Messianic Judaism/Jewish Christianity

Doctrines Messianic Jews/Jewish Christians adhere to certain Jewish practices while acknowledging Jesus (whom they refer to by his Aramaic name Yeshua) as the Messiah foretold in the Hebrew scriptures. Traditional Jewish practices observed by Messianic Jews/Jewish Christians are the Friday evening, lighting Shabbat candles, kiddush and wearing kippot during their service. The service includes the recitation of traditional Jewish prayers in Hebrew, although the words are amended to include Jesus.
According to the constitution of the Messianic Jewish (Hebrew Christian) Alliance "they look to the One God (Father, Son and Holy Spirit) as their sole divine authority and acknowledge the Tanach (Old Testament) and Brit Hadshah (New Testament) as the Word of God. They reject the authority of Rabbinical literature. They accept Messiah Yeshua as their personal saviour. They believe in the atonement which he wrought once and for all by His death and His resurrection, and acknowledge Yeshua as the promised Messiah. They have to make public confession of their faith." People of Jewish parentage who share their beliefs are entitled membership; non-Jewish believers, however, are only entitled to associate membership.

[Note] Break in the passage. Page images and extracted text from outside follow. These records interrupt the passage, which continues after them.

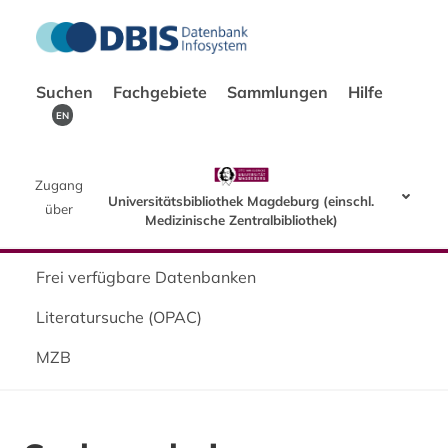
Suchen
Fachgebiete
Sammlungen
Hilfe
EN
Zugang
Universitätsbibliothek Magdeburg (einschl.
über
Medizinische Zentralbibliothek)
Frei verfügbare Datenbanken
Literatursuche (OPAC)
MZB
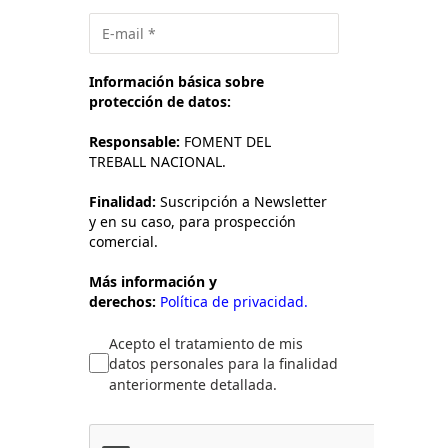
Información básica sobre
protección de datos:
Responsable:
FOMENT DEL
TREBALL NACIONAL.
Finalidad:
Suscripción a Newsletter
y en su caso, para prospección
comercial.
Más información y
derechos:
Política de privacidad.
Acepto el tratamiento de mis
datos personales para la finalidad
anteriormente detallada.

History The earliest Christians were Jewish Christians whose missions were directed towards the Jews. In spite of St Paul's teaching that observance of the Jewish law was not required for Gentile converts to Christianity, some Jewish Christians continued to insist on the observance aspects of the Jewish law such as abstaining from the consumption of pork and taking ritual baths. These groups were subsequently marginalised as heretics and were in the most part either absorbed into Jewish sects, such as the Zadokites or the Essenes, or into Gentile churches. By the fourth century there were almost no distinctively Jewish congregations left.
In the 19th century Jewish Christian congregations began to reemerge. The first of these was Beni Abraham which came into existence in London when forty-one Hebrew Christians assembled as Jewish Christians. This led to a more general awareness of the Jewish identity of Christians with a Jewish background, expressed through the flowering of Hebrew Christianity in the nineteenth century. In 1866 the Hebrew Christian Alliance of Great Britain was organised with branches in several European countries and the United States. These organisations had the combined effect of encouraging Jewish believers in Jesus to think of themselves as a community with a unique identity.
Jewish believers are now divided into two broad groups: Hebrew Christians, who identify themselves as religiously Christian but ethnically Jewish, and Messianic Jews, who affirm themselves to be solely Jewish, albeit representing a special type of Judaism. Hebrew Christians are quite happy to be integrated into local Christian churches, but Messianic Jews seek an 'indigenous' expression of theology, worship and lifestyle within the whole church. The latter group emerged in the 1960s when some Christian Jews adopted the name Messianic Jews in order to affirm their belief that Jews who accept Yeshua/Jesus are in fact returning to what they describe as "true Judaism".
An important contemporary aspect of the movement is an outreach programme, of which the Jews for Jesus organisation is the most visible expression. Jews for Jesus is strongly committed to working among the Jews through door-to-door work, personal Bible instruction, telephone evangelism, and fellowship meetings. However, concomitant with the expansion of the movement through evangelism has been a splitting of the movement into smaller groups.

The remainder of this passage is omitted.